» RECORDS FOR THIS TASK
*-*-*
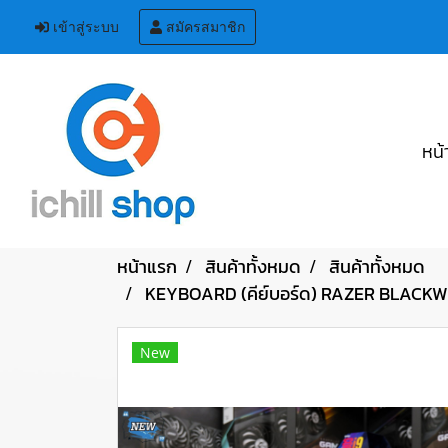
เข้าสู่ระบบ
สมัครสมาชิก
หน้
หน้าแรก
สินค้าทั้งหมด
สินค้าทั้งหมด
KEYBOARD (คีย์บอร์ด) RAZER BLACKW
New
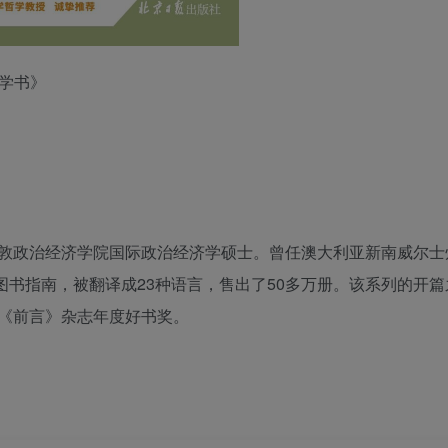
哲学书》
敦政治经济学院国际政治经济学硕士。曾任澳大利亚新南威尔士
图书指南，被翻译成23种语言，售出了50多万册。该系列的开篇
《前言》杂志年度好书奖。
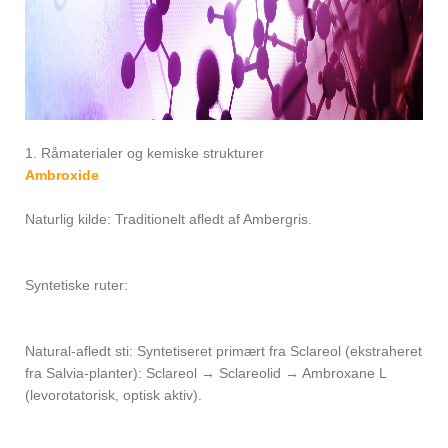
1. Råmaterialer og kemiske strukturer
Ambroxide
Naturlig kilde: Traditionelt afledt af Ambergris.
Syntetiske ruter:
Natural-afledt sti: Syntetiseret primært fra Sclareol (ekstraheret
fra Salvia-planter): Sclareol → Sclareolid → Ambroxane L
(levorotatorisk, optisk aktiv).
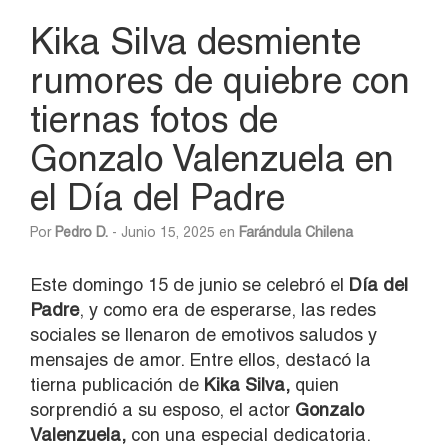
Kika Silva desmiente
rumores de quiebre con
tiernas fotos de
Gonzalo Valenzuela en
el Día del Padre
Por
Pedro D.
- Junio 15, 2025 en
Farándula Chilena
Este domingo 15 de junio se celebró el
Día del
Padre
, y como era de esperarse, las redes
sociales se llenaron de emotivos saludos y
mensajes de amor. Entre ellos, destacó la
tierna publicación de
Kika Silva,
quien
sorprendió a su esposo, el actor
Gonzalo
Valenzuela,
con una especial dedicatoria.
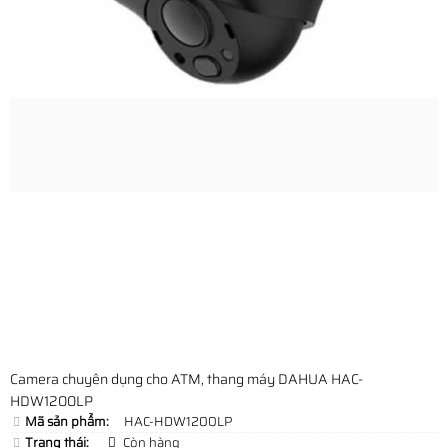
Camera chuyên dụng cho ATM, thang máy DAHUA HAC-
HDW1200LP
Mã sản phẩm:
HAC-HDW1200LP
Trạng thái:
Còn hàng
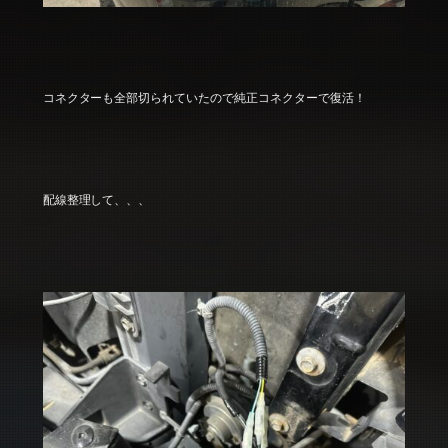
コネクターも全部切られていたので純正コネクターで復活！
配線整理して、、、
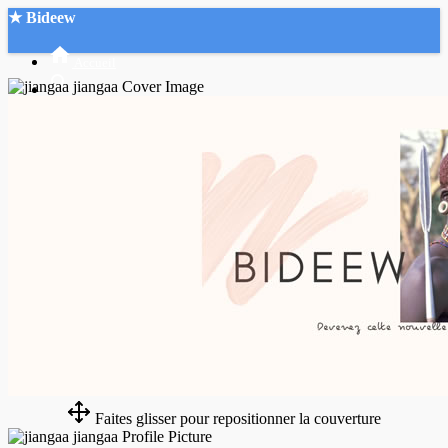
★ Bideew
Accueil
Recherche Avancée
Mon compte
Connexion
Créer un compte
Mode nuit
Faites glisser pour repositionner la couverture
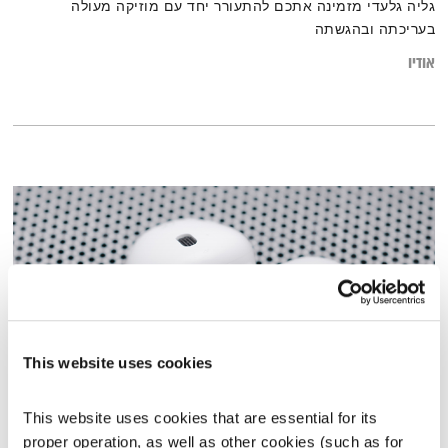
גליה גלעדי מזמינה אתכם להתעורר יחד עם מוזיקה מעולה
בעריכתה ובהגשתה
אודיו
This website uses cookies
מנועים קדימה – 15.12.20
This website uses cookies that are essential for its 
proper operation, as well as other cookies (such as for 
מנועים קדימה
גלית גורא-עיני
*-*-*
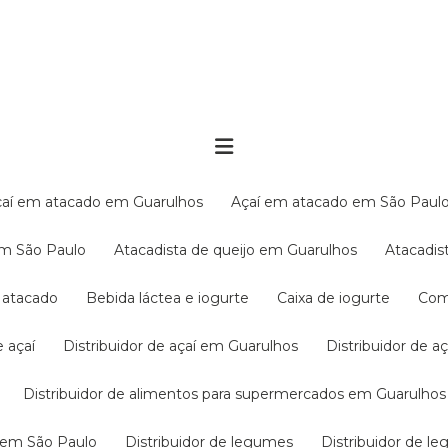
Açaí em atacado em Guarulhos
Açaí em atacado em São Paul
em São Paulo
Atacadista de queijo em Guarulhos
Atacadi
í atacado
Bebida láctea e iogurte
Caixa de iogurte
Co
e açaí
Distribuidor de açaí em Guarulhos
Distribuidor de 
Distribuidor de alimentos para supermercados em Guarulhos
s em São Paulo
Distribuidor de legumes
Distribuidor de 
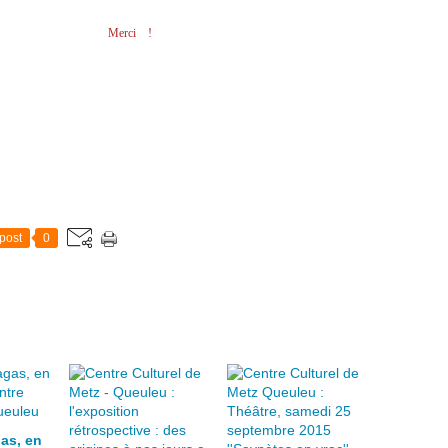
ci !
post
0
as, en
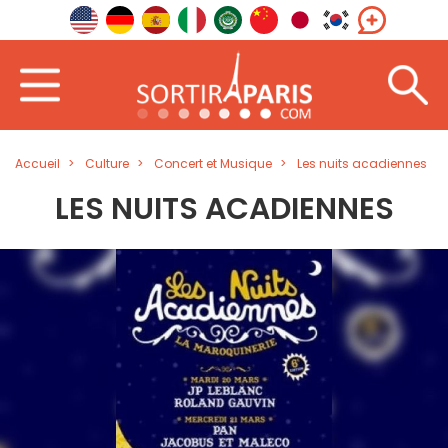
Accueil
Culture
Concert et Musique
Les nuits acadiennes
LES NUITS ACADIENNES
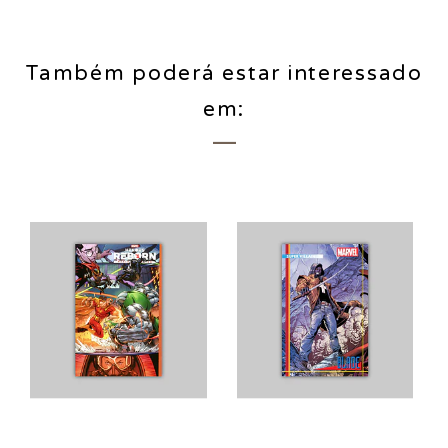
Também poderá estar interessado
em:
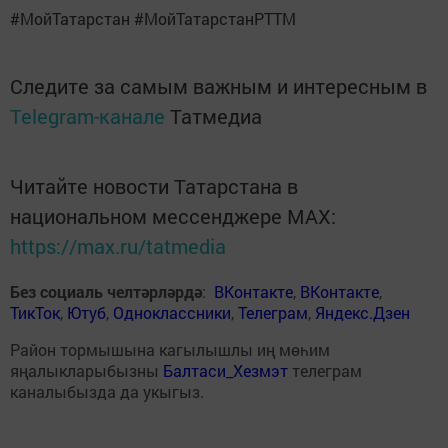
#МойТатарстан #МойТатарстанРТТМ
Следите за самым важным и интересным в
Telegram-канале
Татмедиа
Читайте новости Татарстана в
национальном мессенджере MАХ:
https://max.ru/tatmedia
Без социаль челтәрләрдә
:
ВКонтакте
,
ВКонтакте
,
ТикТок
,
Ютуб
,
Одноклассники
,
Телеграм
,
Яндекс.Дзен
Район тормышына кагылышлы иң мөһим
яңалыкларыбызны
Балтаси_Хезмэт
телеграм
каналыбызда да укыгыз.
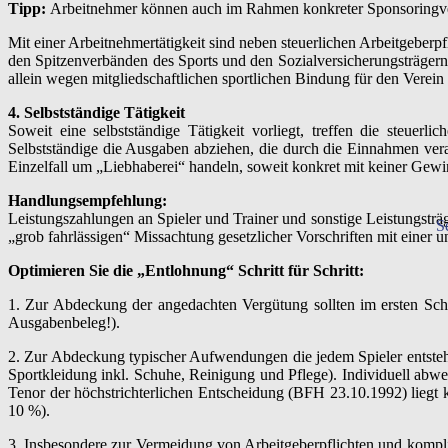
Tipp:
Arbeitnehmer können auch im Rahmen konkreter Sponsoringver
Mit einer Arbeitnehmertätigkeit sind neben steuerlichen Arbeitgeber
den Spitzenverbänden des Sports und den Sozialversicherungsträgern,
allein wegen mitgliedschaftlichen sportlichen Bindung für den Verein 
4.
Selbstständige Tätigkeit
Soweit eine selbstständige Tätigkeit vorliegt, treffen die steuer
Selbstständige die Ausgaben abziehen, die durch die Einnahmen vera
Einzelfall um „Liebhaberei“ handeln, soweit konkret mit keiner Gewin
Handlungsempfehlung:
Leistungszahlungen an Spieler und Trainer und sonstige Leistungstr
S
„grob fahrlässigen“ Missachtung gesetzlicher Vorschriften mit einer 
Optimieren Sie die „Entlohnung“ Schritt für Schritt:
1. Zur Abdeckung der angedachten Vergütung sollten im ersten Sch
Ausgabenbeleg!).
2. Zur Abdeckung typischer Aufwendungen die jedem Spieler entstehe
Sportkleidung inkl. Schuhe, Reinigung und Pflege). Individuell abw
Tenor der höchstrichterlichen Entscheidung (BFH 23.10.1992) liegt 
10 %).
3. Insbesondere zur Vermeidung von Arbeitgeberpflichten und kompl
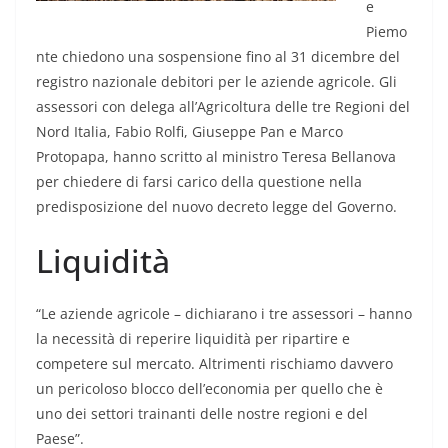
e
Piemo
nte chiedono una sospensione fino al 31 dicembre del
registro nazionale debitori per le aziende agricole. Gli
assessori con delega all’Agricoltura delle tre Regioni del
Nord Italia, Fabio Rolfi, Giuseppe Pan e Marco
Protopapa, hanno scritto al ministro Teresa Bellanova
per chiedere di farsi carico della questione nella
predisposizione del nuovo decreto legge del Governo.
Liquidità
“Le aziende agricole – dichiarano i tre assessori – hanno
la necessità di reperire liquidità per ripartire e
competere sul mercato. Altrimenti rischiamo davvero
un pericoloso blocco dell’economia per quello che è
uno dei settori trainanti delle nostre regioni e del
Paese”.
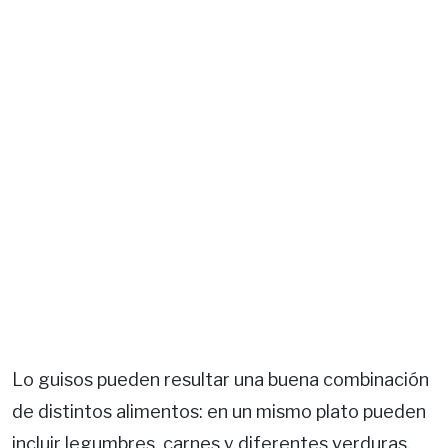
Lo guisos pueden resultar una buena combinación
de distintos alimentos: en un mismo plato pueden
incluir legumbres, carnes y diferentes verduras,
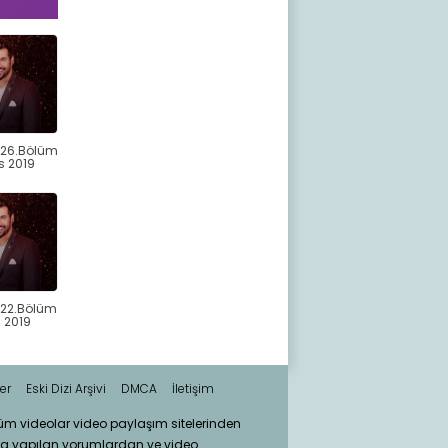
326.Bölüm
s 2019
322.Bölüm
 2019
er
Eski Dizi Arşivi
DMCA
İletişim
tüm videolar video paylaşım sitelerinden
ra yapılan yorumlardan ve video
*-*-*
The line holding "tierna publicación de" starts the copy and the line holding "גלית גורא-עיני" ends it. Repeat those two lines above and all between them exactly, leaving out pictures.

» PROBLEM SOLUTION
tierna publicación de
Kika Silva,
quien
sorprendió a su esposo, el actor
Gonzalo
Valenzuela,
con una especial dedicatoria.
Camera chuyên dụng cho ATM, thang máy DAHUA HAC-
HDW1200LP
Mã sản phẩm:
HAC-HDW1200LP
Trạng thái:
Còn hàng
コネクターも全部切られていたので純正コネクターで復活！
配線整理して、、、
★ Bideew
Accueil
Recherche Avancée
Mon compte
Connexion
Créer un compte
Mode nuit
Faites glisser pour repositionner la couverture
גליה גלעדי מזמינה אתכם להתעורר יחד עם מוזיקה מעולה
בעריכתה ובהגשתה
אודיו
This website uses cookies
מנועים קדימה – 15.12.20
This website uses cookies that are essential for its 
proper operation, as well as other cookies (such as for 
מנועים קדימה
גלית גורא-עיני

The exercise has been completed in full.